**What needs to be done**
Copy each line from the records below in which the word "Скидка" is found.

**The data**

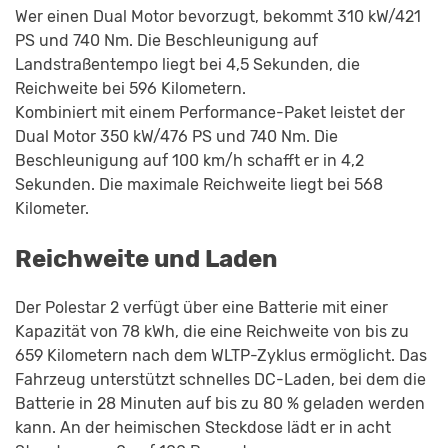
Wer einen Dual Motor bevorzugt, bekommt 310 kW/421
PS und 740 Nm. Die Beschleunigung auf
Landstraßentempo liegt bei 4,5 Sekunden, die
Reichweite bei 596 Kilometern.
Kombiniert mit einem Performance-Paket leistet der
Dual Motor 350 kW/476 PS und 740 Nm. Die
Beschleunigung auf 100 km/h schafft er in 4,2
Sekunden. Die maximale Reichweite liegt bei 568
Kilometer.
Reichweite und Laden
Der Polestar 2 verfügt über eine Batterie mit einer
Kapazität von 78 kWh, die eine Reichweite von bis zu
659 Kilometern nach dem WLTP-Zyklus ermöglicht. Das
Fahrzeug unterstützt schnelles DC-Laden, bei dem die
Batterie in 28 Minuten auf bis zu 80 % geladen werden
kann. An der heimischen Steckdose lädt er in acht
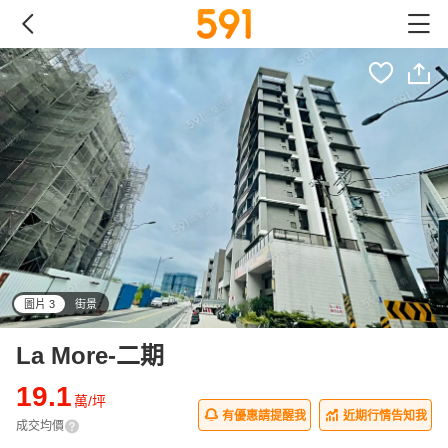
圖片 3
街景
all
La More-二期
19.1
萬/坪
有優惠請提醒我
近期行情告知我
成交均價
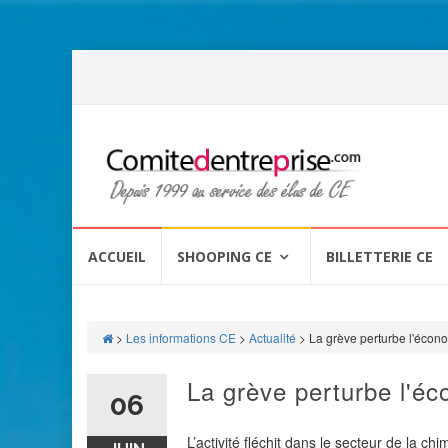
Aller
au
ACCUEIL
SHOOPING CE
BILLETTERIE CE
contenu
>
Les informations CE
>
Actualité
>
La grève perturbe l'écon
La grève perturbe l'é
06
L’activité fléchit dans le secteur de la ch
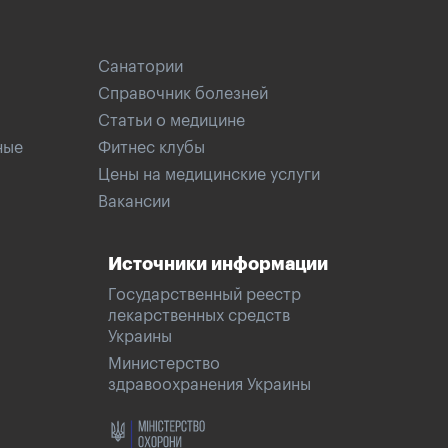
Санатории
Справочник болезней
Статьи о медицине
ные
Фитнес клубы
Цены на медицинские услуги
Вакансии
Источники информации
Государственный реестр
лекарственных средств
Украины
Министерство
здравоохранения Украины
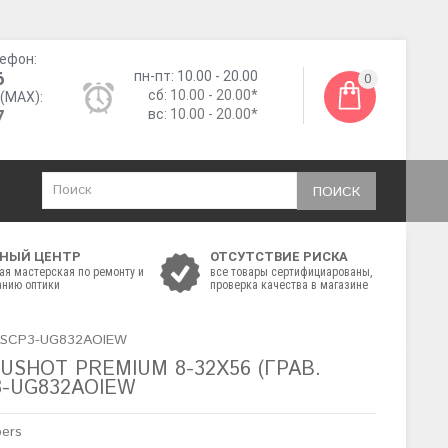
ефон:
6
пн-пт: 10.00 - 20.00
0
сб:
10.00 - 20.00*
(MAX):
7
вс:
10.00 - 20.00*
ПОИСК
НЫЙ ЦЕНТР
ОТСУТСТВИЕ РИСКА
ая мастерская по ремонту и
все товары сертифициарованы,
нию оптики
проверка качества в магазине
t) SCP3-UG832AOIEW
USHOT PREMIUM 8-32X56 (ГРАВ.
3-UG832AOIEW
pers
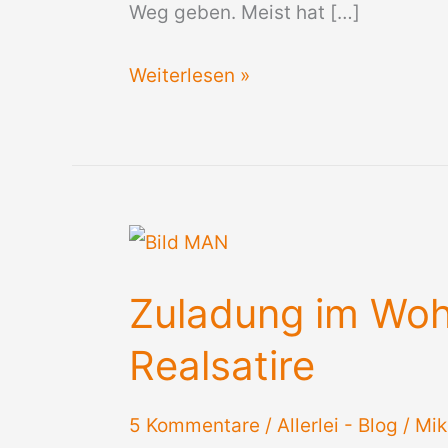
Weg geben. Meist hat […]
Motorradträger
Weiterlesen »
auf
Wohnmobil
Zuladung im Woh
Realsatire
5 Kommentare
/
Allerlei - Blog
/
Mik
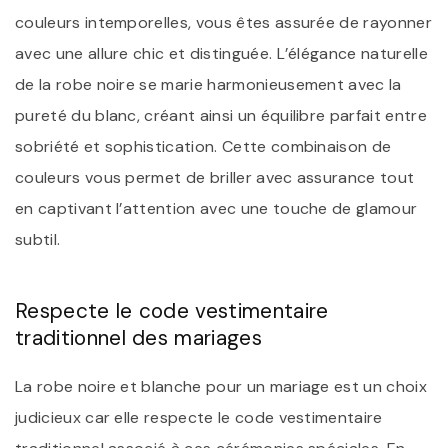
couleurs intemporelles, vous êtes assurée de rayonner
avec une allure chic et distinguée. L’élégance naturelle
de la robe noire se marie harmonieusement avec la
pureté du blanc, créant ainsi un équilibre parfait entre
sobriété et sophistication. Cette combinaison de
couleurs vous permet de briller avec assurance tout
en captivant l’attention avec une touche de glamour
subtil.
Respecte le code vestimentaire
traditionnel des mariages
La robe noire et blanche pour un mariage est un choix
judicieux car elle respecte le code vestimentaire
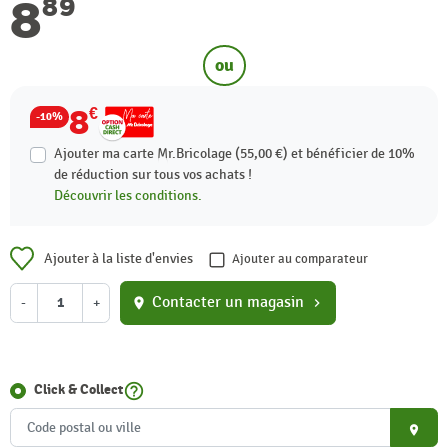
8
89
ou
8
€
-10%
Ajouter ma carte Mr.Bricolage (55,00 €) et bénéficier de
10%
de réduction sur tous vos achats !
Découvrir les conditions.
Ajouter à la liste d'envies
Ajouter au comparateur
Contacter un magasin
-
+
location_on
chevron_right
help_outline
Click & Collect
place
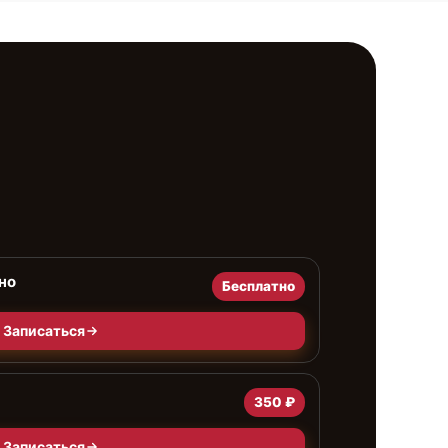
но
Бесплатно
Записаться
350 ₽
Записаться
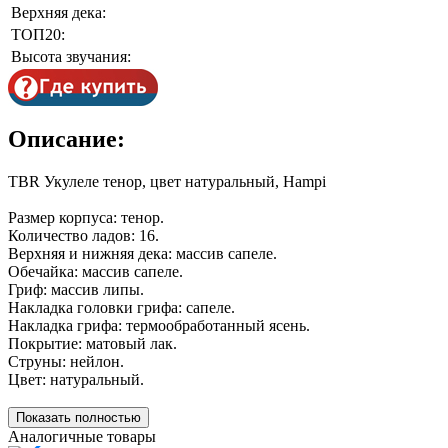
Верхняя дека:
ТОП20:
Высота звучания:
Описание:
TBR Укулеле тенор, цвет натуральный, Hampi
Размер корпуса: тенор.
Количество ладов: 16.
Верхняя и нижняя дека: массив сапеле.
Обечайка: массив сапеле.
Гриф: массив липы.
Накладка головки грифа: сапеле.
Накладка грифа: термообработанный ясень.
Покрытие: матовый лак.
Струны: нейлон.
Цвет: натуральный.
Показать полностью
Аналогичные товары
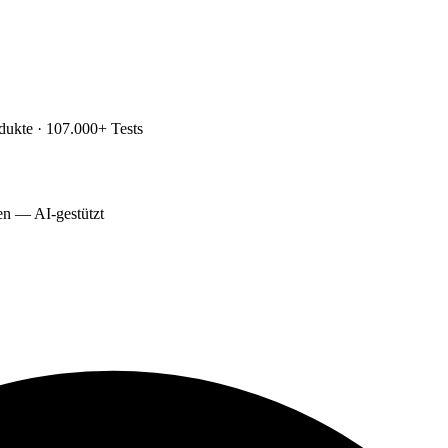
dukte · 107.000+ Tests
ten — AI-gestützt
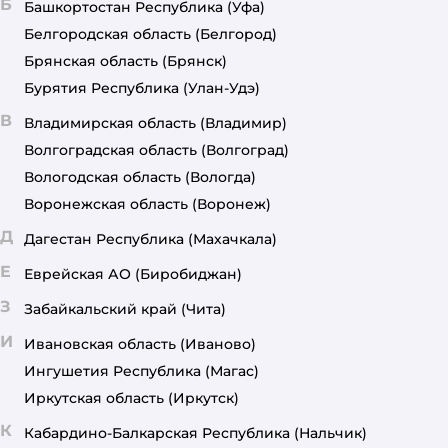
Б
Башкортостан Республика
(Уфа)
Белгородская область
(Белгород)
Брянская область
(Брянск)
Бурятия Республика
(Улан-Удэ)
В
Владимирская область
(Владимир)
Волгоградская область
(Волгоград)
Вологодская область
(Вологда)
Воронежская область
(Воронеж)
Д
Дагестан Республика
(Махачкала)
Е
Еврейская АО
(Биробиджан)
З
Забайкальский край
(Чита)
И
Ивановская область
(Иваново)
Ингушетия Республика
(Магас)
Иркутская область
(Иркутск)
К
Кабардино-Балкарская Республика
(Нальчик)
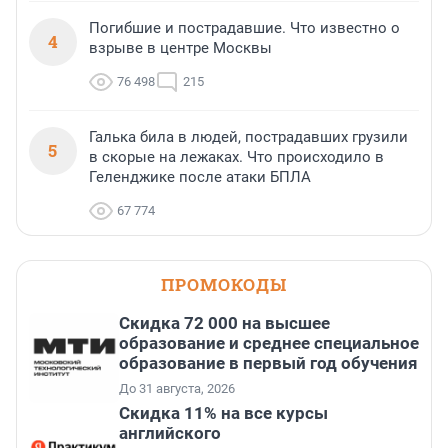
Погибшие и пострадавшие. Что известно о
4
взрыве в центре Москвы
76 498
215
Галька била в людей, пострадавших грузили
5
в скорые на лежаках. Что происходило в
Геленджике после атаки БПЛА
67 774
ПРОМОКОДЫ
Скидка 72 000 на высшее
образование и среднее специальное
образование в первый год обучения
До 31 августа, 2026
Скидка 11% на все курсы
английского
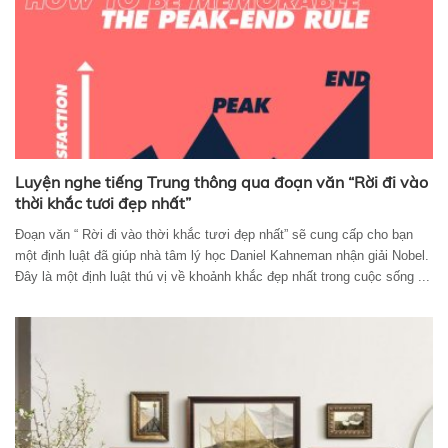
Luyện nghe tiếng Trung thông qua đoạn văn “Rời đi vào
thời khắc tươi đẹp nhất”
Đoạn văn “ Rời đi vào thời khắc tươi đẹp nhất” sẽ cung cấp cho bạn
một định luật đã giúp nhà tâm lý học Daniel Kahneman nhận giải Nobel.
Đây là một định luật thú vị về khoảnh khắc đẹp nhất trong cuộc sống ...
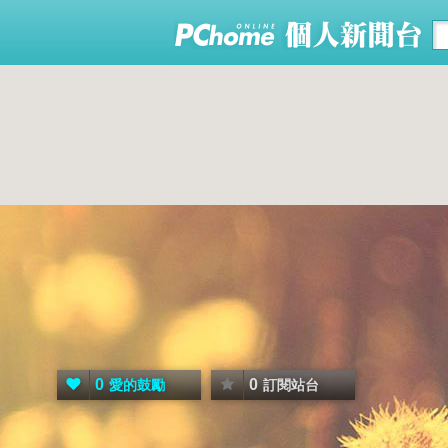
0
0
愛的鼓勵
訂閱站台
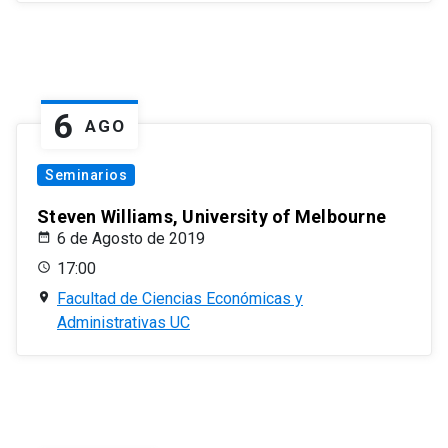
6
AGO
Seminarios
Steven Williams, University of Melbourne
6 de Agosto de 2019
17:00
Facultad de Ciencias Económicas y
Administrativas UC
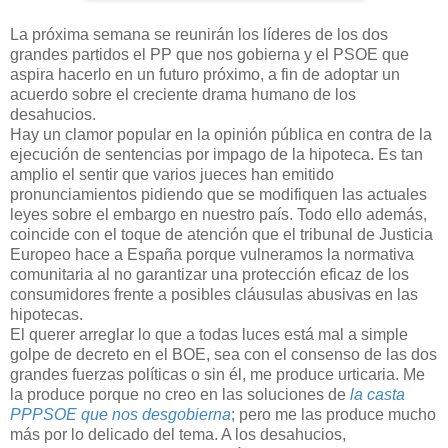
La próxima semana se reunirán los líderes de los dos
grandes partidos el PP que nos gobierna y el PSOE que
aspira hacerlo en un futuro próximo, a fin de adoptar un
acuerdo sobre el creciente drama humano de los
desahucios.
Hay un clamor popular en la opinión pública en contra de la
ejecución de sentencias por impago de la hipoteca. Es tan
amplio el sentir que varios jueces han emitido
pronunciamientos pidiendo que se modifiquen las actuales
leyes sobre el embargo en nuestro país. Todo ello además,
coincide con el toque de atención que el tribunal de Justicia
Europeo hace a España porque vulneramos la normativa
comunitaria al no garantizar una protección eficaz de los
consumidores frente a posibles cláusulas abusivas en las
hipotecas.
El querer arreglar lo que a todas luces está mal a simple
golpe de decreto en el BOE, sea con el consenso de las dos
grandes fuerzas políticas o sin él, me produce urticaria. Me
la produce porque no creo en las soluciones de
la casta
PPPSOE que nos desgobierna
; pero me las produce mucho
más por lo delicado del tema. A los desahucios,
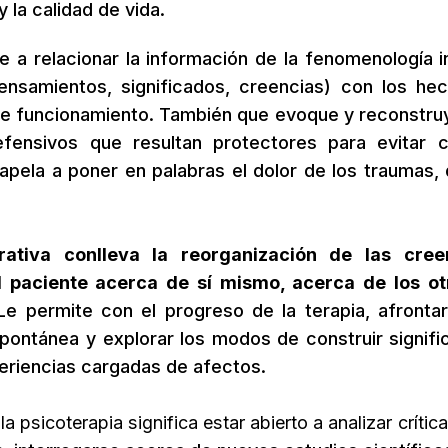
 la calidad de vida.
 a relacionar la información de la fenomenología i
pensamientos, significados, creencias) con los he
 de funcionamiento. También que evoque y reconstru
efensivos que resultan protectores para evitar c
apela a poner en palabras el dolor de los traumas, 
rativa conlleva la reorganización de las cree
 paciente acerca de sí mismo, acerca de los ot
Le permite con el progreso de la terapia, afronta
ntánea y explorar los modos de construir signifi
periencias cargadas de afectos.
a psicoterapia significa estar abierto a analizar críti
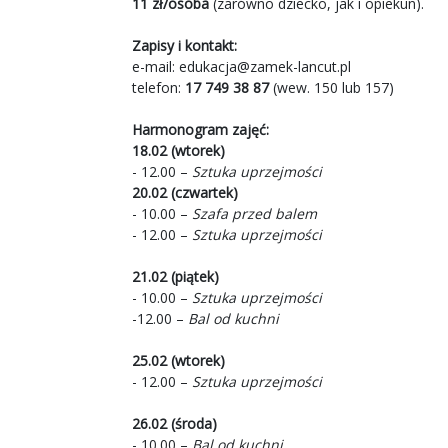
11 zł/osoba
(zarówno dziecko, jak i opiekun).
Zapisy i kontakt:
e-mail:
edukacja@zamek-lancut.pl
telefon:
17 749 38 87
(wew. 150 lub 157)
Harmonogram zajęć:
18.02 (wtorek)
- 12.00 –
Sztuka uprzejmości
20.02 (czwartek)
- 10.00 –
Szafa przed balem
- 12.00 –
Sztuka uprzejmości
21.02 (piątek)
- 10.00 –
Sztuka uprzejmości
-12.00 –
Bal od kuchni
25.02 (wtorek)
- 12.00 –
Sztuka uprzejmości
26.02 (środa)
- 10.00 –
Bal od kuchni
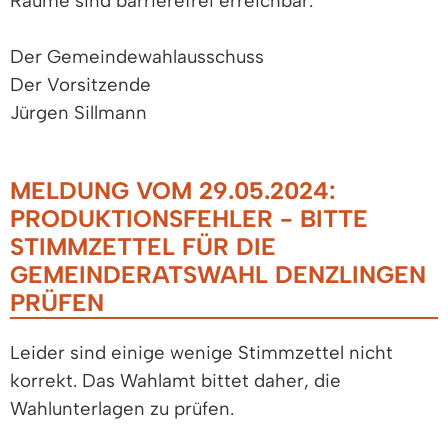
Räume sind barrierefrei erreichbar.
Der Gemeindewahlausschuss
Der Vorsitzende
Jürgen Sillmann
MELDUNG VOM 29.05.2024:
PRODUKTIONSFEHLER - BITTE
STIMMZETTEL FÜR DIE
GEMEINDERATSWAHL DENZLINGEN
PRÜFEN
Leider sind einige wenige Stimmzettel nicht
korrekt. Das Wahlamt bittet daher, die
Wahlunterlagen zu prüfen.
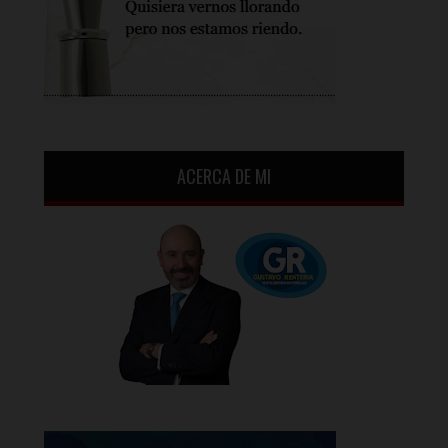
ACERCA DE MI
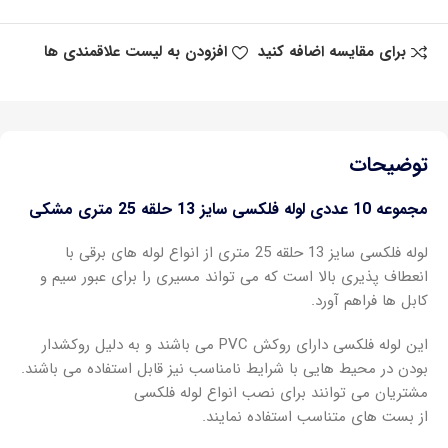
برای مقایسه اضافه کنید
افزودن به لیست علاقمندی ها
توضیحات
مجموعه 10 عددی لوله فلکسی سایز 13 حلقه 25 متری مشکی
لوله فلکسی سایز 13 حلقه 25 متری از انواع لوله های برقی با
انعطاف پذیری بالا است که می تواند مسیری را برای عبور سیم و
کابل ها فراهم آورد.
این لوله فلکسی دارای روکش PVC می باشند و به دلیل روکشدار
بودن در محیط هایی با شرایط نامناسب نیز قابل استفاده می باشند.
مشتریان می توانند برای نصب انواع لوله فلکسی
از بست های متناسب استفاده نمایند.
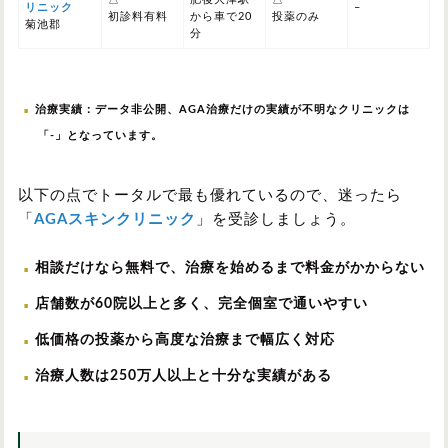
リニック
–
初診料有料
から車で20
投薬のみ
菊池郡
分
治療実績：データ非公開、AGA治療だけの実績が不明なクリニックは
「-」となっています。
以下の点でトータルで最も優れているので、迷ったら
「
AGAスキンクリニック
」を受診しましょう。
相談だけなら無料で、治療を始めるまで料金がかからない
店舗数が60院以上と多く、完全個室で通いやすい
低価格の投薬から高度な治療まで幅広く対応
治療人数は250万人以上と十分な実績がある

**Result of this exercise**
Скидка 72 000 на высшее
Скидка 11% на все курсы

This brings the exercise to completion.